Creating a User and Granting VPC Endpoint Permissions

Use IAM to implement fine-grained permissions control over your VPC Endpoint resources. With IAM, you can:

  • Create IAM users for employees based on your enterprise's organizational structure. Each IAM user has their own security credentials for accessing VPC Endpoint resources.

  • Grant only the permissions required for users to perform a specific task.

  • Entrust an account or a cloud service to perform efficient O&M on your VPC Endpoint resources.

If your account does not need individual IAM users, skip this section.

This section describes the process flow for granting permissions (see Figure 1).

Prerequisites

You must learn about permissions (see Permissions) supported by VPC Endpoint and choose policies or roles according to your requirements. To grant permissions for other services, learn about all Permissions supported by IAM.

Process Flow

**Figure 1** Process for granting VPC Endpoint permissions

Figure 1 Process for granting VPC Endpoint permissions

  1. Create a user group and assign it permissions.

    On the IAM console, create a user group and attach the VPCEndpoint Administrator policy to the group.

  2. Create an IAM user and add it to the created user group.

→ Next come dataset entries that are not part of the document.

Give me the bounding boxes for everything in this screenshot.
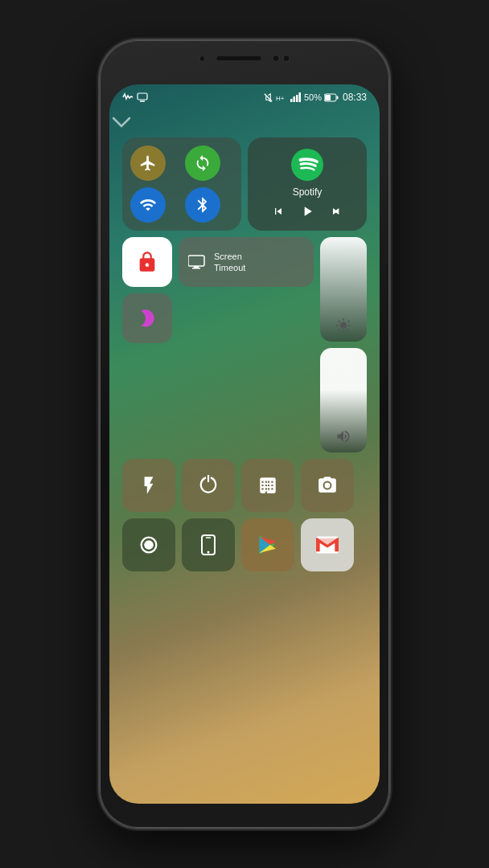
status-left [122, 92, 148, 103]
spotify-label: Spotify [293, 186, 323, 198]
camera-icon [317, 475, 338, 496]
torch-icon [138, 475, 159, 496]
phone-screen: H+ 50% 08:33 [109, 84, 380, 804]
sliders-area [320, 237, 367, 452]
camera-1 [273, 55, 280, 62]
camera-2 [283, 55, 290, 62]
svg-rect-14 [192, 268, 200, 269]
activity-icon [122, 92, 134, 103]
play-btn[interactable] [299, 203, 315, 219]
wifi-btn[interactable] [130, 187, 166, 223]
spotify-controls[interactable] [270, 203, 344, 219]
svg-point-19 [208, 551, 210, 554]
prev-btn[interactable] [270, 205, 286, 218]
moon-icon [137, 308, 158, 329]
phone-outer: H+ 50% 08:33 [100, 40, 389, 828]
svg-rect-5 [293, 96, 295, 102]
gmail-icon [316, 536, 339, 554]
screen-timeout-label: ScreenTimeout [214, 251, 245, 274]
svg-rect-9 [325, 95, 331, 100]
svg-rect-0 [138, 93, 147, 100]
status-bar: H+ 50% 08:33 [109, 84, 380, 107]
signal-icon: H+ [276, 92, 288, 102]
play-store-btn[interactable] [241, 518, 294, 571]
svg-rect-12 [188, 256, 204, 266]
bluetooth-icon [194, 196, 212, 214]
bottom-row-2 [122, 518, 367, 571]
svg-point-15 [325, 483, 331, 489]
svg-rect-4 [290, 99, 293, 102]
top-grid: Spotify [122, 137, 367, 231]
spotify-logo [291, 149, 323, 181]
timer-icon [198, 475, 219, 496]
svg-rect-10 [336, 96, 338, 99]
front-camera [199, 55, 206, 62]
chevron-indicator[interactable] [109, 107, 380, 133]
spotify-panel: Spotify [248, 137, 367, 231]
volume-slider[interactable] [320, 348, 367, 452]
svg-rect-13 [194, 266, 199, 268]
svg-rect-7 [298, 92, 301, 102]
play-store-icon [257, 534, 279, 556]
chevron-down-icon [109, 115, 134, 129]
next-btn[interactable] [328, 205, 344, 218]
airplane-icon [139, 154, 157, 172]
left-icons-col [122, 237, 172, 452]
screen-record-btn[interactable] [122, 518, 175, 571]
volume-icon [335, 428, 351, 444]
status-time: 08:33 [343, 92, 367, 103]
status-right: H+ 50% 08:33 [263, 92, 367, 103]
do-not-disturb-btn[interactable] [122, 293, 172, 343]
mobile-btn[interactable] [182, 518, 235, 571]
brightness-icon [335, 317, 351, 334]
rotation-btn[interactable] [185, 145, 220, 181]
control-center: Spotify [109, 133, 380, 586]
gmail-btn[interactable] [301, 518, 354, 571]
screen-timeout-btn[interactable]: ScreenTimeout [179, 237, 314, 287]
screen-timeout-icon [188, 255, 208, 269]
mute-icon [263, 92, 273, 103]
screen-lock-btn[interactable] [122, 237, 172, 287]
battery-percent: 50% [304, 92, 322, 102]
wifi-icon [139, 196, 157, 214]
airplane-mode-btn[interactable] [130, 145, 166, 181]
svg-point-17 [144, 540, 154, 550]
lock-rotation-icon [136, 251, 158, 273]
timer-btn[interactable] [182, 459, 235, 512]
middle-controls: ScreenTimeout [122, 237, 367, 452]
screen-record-icon [137, 92, 148, 103]
camera-btn[interactable] [301, 459, 354, 512]
svg-text:H+: H+ [276, 95, 285, 102]
cell-signal-icon [290, 92, 302, 102]
battery-icon [324, 93, 339, 102]
torch-btn[interactable] [122, 459, 175, 512]
svg-rect-6 [296, 95, 298, 102]
calculator-icon [257, 475, 278, 496]
rotation-icon [194, 154, 212, 172]
brightness-slider[interactable] [320, 237, 367, 342]
quick-toggles-panel [122, 137, 241, 231]
screen-record-icon [138, 534, 160, 556]
calculator-btn[interactable] [241, 459, 294, 512]
mobile-icon [199, 534, 218, 555]
bottom-row-1 [122, 459, 367, 512]
speaker [217, 56, 261, 60]
bluetooth-btn[interactable] [185, 187, 220, 223]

    Create an IAM user and add it to the user group created in 1.

  3. Log in as the IAM user and verify permissions.

    In the authorized region, perform the following operations:

    • On the Service List page, choose VPC Endpoint. Click Create VPC Endpoint in the upper right corner. If you can create a VPC endpoint, the VPCEndpoint Administrator policy has already taken effect.

    • Choose another service from Service List. If a message appears indicating that you have insufficient permissions to access the service, the VPCEndpoint Administrator policy has already taken effect.